Only a few years ago, the Indian generic drug maker Cipla stood out for its numerous patent disputes with multinational companies. But this year, Cipla is more notable for the deals it has signed with the same companies to license their pharmaceuticals so it can sell them in India and other markets.
For instance, in September Gilead Sciences signed licensing agreements with Cipla and several other Indian firms allowing them to make and sell the blockbuster hepatitis drug Sovaldi in exchange for modest royalties. And in February, Merck & Co. signed a nonexclusive license agreement with Cipla allowing it to sell in India Isentress, a new drug for HIV patients who don’t respond to standard treatments.
Yusuf K. Hamied, who recently stepped down as head Cipla, expects other such deals to follow. It might appear that the company has adopted a more friendly approach in its dealings with big pharma. But rather, the licensing deals are a victory of sorts for Hamied’s ideas. Firmly opposed to pharmaceutical patents, he has long argued that inventors should be rewarded for their discoveries with royalties instead of patent exclusivity.
Hamied became an international figure in 2001 when he offered to supply HIV treatments to international charities for $350 per year per patient, instead of the $15,000 drug companies were demanding. The offer ended up saving hundreds of thousands of African and Indian lives and turned Cipla into one of the world’s largest suppliers of antiretroviral drugs. In recent years, he has contested in India, successfully in all instances, the patents on drugs that are protected by patents in the rest of the world.
Pharmaceutical companies generally protest that they need patent exclusivity, and the high prices that patents make possible, to cover the cost of developing new drugs. When patents are not respected, the burden of financing R&D falls on countries—such as the U.S.—that enforce pharmaceutical patents, drug companies claim.
“U.S. drug pricing is not sustainable,” Hamied counters, echoing the stance of many patient groups in the U.S. “What we did over a decade ago, with HIV/AIDS, it made a lot of people realize that they were taken for a ride.”
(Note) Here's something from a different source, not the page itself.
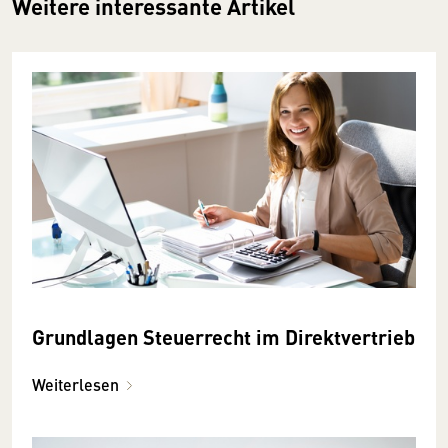
Weitere interessante Artikel
Grundlagen Steuerrecht im Direktvertrieb
Weiterlesen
Major drug companies have been agreeing to license their drugs to Cipla and other Indian generic firms because it’s a quick and easy way to generate additional income, he says. The deals provide add-on income from secondary markets in which companies such as Cipla have a well-developed distribution system.
Companies that don’t voluntarily license essential drugs should be forced to do so, Hamied argues. India, he claims, has 70 million people suffering from mental illness, 60 million cardiac patients, 60 million asthmatics, 50 million diabetics, and 50 million cases of hepatitis B or C. One-third of its population has latent tuberculosis. “The disease pattern in India is that we’re in a perpetual state of crisis,” he says.
Under world trade rules, countries have the right to adopt laws enabling the compulsory license of drugs during health emergencies. After a drawn-out legal battle, the Indian firm Natco Pharma successfully forced Bayer to license its cancer drug Nexavar in 2012. India should make it simpler to force drug companies to license their products, Hamied argues.
India is showing signs that it might instead strengthen protection for pharmaceutical patents. During a recent visit to the U.S. by Prime Minister Narendra Modi, India agreed to set up a bilateral panel on intellectual property. The threat to India’s current patent regime is remote, Hamied believes; still, he is concerned that India is discussing the issue with the U.S. at all.
Hamied may sound more like a health activist than a businessman, but Cipla is actually a solid business, with profit margins approaching those of major Western drug companies. Cipla’s sales in its most recent fiscal year were more than $1.5 billion, up from $385 million 10 years ago. It generated $224 million in after-tax profits, nearly quadruple the figure of a decade ago. And so far, unlike what has happened to many of Cipla’s Indian peers, health inspectors from Western countries have not found major problems at the firm’s manufacturing facilities.
Within the coming 10 years, Cipla’s sales may grow to an eye-popping $5 billion, Hamied predicts, achieved partly by acquiring distributors. In recent years, Cipla has bought its distributors in 11 countries, including Iran, South Africa, and Sri Lanka. In addition, it will enter new markets and increase sales efforts where it’s underrepresented—particularly in the U.S., Hamied says. And of course, he expects Cipla to license more patented drugs.
But Hamied will not be in the driver’s seat if and when Cipla reaches the $5 billion milestone. Now 78, he recently stopped managing the company on a day-to-day basis. In 2012, the company appointed Subhanu Saxena, a former Novartis executive, as its chief executive officer. And Hamied has been grooming his niece, Samina Vaziralli, and nephew, Kamil Hamied, for senior management positions. They are the children of his brother, M. K. Hamied, who is Cipla’s other non-executive chairman.
Still, one of Cipla’s core missions, Hamied hopes, will continue to be selling drugs affordably. “In the health business, you need to be humanitarian,” he says.